Hacker News new | past | comments | ask | show | jobs | submit login
Do vision transformers see like convolutional neural networks? (arxiv.org)
110 points by jonbaer 24 days ago | hide | past | favorite | 42 comments

I am much more interested if they fall for the same tricks.

For example, if it is easy to fool them with optical illusions, such as innocent images that look racy at the first glance: https://medium.com/@marekkcichy/does-ai-have-a-dirty-mind-to... CW: Even though it does not contain a single explicit picture, it might be considered NSFW (literally - as at the first glance it looks like nudity); full disclosure: I mentored the project.

I suggest you take a look at Geometric Deep Learning, but the gist here is that convolutions can be thought of as translation equivariant functions, and pooling operations as permutation invariant combinations, all operating on a graph of as many components as the number of times the operation will be output, each component is composed of the pixels that the operation will act on, so there is local information that is slowly combined through the layers, then relative positioning can be decoded when the representation is transformed into a dense 1d-vector aka flattening.

In contrast, attention mechanisms in transformers can be seen as taking into consideration dense graphs of the whole input (at least in text, I haven't really worked with vision transformers but if an attention mechanism exists then it should be similar), along with some positional encoding and a neighborhood summary.

If they indeed can be thought as stacking neighborhood summaries along with attention mechanisms, then they shouldn't fall for the same tricks since they have access to "global" information instead of disconnected components.

But take this reply with a grain of salt as I am still learning about Geometric DL. If I misunderstood something, please correct me.

Thank you for bringing up GDL. I've been following its developments, and a really great resource is this site: https://geometricdeeplearning.com/

It contains links to the paper and lectures, and the keynote by M. Bronstein is illuminating and discusses the operations on graphs that lead to equivalence to other network topologies and designs: transformer equivalence, and more.

> Keynote: https://www.youtube.com/watch?v=9cxhvQK9ALQ

How are you learning/studying GDL? Would you like someone else to discuss/learn it with?
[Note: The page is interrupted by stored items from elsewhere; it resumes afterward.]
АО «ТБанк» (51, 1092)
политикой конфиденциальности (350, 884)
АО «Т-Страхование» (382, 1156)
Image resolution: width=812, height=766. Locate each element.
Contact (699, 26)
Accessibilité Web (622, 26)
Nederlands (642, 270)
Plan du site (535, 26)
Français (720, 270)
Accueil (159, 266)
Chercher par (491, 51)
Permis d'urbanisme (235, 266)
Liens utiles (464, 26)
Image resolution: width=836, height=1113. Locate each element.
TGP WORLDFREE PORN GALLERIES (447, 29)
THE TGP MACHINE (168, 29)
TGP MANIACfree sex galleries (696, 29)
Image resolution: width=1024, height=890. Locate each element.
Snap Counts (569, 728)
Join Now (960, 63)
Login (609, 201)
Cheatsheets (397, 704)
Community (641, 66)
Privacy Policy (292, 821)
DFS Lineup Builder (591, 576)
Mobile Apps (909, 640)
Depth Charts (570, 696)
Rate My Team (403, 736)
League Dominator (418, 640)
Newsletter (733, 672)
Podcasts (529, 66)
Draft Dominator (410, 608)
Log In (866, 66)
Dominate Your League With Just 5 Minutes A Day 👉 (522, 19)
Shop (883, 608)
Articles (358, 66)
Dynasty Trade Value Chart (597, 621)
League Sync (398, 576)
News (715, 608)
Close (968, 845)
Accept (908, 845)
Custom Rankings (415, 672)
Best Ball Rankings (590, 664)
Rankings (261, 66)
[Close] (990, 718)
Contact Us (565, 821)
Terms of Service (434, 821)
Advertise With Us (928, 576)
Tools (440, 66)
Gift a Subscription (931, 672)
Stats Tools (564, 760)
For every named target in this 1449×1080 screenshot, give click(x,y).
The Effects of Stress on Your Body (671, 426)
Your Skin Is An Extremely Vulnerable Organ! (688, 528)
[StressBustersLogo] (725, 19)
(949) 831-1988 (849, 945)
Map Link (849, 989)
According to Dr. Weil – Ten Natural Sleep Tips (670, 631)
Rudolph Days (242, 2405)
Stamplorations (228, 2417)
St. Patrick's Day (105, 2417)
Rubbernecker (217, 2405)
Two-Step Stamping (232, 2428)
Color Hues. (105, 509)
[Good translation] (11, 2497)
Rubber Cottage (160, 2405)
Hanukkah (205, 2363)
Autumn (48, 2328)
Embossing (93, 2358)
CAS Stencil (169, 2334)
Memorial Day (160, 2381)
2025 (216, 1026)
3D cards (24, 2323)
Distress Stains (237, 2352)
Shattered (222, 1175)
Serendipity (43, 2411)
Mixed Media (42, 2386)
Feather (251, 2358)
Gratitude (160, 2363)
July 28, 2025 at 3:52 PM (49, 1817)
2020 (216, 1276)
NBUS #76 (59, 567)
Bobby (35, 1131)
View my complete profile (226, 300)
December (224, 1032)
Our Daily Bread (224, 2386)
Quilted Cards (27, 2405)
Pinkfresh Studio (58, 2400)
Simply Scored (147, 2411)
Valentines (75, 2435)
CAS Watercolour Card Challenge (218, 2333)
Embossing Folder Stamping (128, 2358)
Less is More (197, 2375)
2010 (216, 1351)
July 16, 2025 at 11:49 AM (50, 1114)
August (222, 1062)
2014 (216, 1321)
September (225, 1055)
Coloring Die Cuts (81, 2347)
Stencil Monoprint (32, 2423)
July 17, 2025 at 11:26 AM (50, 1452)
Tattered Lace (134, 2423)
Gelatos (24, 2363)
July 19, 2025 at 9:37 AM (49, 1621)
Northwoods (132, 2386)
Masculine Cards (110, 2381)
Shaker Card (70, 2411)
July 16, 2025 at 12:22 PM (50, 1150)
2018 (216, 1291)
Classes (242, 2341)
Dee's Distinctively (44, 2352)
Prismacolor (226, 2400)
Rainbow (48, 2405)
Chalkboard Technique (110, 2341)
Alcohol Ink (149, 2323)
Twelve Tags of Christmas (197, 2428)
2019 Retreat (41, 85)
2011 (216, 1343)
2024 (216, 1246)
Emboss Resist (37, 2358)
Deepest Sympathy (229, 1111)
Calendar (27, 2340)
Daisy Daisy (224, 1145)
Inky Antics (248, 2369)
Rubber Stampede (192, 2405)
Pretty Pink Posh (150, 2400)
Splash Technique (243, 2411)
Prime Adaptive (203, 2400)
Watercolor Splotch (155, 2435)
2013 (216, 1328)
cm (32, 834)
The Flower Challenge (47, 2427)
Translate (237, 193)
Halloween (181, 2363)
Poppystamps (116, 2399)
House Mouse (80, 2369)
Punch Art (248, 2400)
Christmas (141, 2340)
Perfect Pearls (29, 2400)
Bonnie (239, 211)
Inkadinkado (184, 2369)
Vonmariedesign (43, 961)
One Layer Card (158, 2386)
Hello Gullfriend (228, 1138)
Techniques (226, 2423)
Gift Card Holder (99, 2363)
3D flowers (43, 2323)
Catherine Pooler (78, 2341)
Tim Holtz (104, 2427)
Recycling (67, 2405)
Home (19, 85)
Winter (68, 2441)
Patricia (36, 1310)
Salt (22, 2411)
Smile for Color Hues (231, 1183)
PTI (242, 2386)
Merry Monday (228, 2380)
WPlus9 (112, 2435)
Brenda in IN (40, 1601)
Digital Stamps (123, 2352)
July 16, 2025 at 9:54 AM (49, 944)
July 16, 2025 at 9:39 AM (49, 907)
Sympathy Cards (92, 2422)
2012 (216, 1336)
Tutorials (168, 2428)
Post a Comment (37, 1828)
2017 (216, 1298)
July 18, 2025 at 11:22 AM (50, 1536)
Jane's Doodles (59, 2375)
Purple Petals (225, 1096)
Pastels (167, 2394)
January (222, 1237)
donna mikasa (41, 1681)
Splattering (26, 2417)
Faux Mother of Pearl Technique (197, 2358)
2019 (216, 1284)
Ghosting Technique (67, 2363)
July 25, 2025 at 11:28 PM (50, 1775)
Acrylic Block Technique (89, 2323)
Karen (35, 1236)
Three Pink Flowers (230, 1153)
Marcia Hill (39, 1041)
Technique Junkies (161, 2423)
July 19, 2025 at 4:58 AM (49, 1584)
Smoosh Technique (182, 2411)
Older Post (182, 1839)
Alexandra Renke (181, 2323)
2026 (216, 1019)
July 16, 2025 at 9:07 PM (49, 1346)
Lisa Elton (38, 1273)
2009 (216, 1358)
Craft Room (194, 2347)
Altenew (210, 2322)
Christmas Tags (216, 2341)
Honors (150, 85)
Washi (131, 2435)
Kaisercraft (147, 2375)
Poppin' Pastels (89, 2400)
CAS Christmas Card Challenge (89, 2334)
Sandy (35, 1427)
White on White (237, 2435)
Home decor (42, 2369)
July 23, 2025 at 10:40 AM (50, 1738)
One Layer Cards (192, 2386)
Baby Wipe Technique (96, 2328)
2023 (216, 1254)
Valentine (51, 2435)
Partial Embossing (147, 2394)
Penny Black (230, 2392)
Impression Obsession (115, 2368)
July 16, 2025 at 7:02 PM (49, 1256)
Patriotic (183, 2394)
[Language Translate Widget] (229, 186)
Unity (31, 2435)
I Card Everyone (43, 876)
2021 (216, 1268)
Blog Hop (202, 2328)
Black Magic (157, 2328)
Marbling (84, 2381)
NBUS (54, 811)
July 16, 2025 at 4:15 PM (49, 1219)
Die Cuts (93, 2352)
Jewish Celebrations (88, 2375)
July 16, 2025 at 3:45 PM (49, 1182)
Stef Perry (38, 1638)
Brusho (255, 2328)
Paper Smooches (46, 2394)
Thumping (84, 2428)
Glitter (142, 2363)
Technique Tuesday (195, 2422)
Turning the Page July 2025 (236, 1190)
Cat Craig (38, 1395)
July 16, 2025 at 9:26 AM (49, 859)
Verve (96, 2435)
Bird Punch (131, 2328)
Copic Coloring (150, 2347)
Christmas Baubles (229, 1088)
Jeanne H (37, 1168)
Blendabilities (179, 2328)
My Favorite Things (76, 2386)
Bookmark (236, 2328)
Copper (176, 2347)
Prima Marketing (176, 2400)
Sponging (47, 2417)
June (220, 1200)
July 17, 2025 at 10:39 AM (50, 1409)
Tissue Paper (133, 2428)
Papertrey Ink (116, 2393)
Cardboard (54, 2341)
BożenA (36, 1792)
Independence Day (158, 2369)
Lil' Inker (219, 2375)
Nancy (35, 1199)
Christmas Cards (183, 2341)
I believe Bronstein is onto something huge here, with massive implications. Illuminating is the best adjective to describe it, as I watched this keynote:

> https://www.youtube.com/watch?v=w6Pw4MOzMuo

Everything clicked into place and I was given a new language to see the world that combined everything together well beyond the way standard DL is taught:

> we do feature extraction using this function that resembles the receptive fields of the visual cortex and then we project the dense feature representation onto multiple other vectors and pass that through stacked non-linearities, and oh by the way we have myriad of different, seemingly disconnected, architectures that we are not sure why they work, but we call it inductive bias.

> https://geometricdeeplearning.com/

That's my main source, along with the papers that lead up to the proto-book, so pretty much Bronstein's work along with related papers found using `connectedpapers.com`. I don't have an appropriate background so I am grinding through abstract algebra, geometric algebra, will then go into geometry and whatever my supervisor suggests I should read. Sure, I would like to have other people to discuss it, but don't expect much just yet.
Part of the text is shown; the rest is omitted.